Amable, la menor de las hijas de los abuelos de mi padre, nunca se casó, pero tuvo tres hijos cuyo padre fue, según lo he podido averiguar recientemente, era su cuñado Manuel, el marido de su hermana Elisa. Los hijos de esa ilegítima relación fueron, José Temístocles (mi padre), y sus hermanos Antonio, y Angelita. Manuel Cevallos nunca reconoció estos hijos como suyos y no les dio su apellido y, por tanto, los hijos de Amable solo llevaron el apellido de su madre, Romero. En mi casa nunca se habló de este tema, pues era, como lo comprendí mucho después de muerto el “tío Manuel”, un tema del cual no se debía hablar, de modo que sólo me enteré de este importante asunto familiar después de la muerte de mi padre, en 1992, cuando yo ya había cumplido cincuenta años, esto es, 92 años después de los hechos originales. Esto fue, ciertamente un secreto bien guardado. Así era como se trataban estos asuntos en las familias de entonces. Los pecados de familia era mejor guardarlos en el closet, la ley era no "hablar del tema", punto.

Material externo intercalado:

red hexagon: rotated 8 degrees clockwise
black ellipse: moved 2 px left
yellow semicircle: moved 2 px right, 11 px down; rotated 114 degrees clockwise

En sus primeros años, el hogar de mis padres se mantuvo balanceándose entre la pobreza y la desesperación, casi en la miseria, pero gracias a mi madre, nunca fuimos a dormir con estómagos vacíos. Ella nunca estaba desocupada. Cuando no estaba cocinando, estaba lavand o planchando, o tejiendo, bordando, cociendo o remendando la ropa de sus hijos, moliendo café, limpiando la casa, cuidando su jardín y sus plantas, o bañando a sus hijos.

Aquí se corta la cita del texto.